3. Kaplan-Meier and Survival Analysis with sts
After using stset, you can perform nonparametric survival analyses and visualize results using the sts suite of commands.
Typical Tasks:
- Plot the survivor function (Kaplan-Meier curve):sts graph
- Plot cumulative incidence (1 – survival):sts graph, failure
- Display life-table details:sts list
- Visualize survival by subgroups (e.g., living with husband):sts graph, by(notlivingtogether)
- Add confidence intervals:sts graph, by(notlivingtogether) ci
- Compare groups using the log-rank test:sts test notlivingtogether
Example:
sts graph, by(notlivingtogether) ci
This command will display Kaplan-Meier curves for women living with vs not living with their husband, with confidence intervals.
4. Sample Analysis Workflow
// 1. Set up survival data structure
stset day, failure(remove)
// 2. Plot the hazard function (instantaneous event rate)
sts graph, hazard
// 3. Plot cumulative incidence (probability Implanon was removed)
sts graph, failure
// 4. List survival probability at specific times, by living arrangement
sts list, surv at(0 90 180 365) by(notlivingtogether)
5. Interpretation Tips
- Kaplan-Meier curves: A sharper decline indicates a higher rate of the event.
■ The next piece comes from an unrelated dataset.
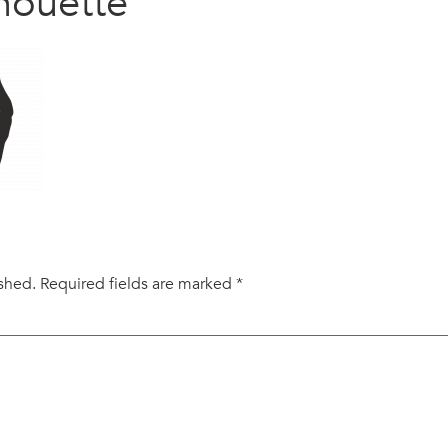
houette
ished.
Required fields are marked
*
- sts list output: Look at the columns—number at risk, number of events, number lost (censored), survivor function, standard error, and confidence intervals.
- Group comparisons: Use by() to examine differences in survival between groups (e.g., exposure vs control).
6. Handling Censoring and Multiple Records
If each subject can have multiple records (such as with time-dependent covariates), always use the id() option to uniquely identify subjects:
stset day, id(woman_id) failure(remove)
This tells Stata which rows belong to the same individual.
7. Essentials for Practice and Exams
- Begin with stset to structure your data.
- Always specify time, event, and subject ID (if applicable).
- Plot and tabulate survival and failure functions with sts.
- Use the log-rank test (sts test) to statistically compare survival between groups.
- Incorporate origin(), enter(), or scale() for complex entry or time-scale scenarios.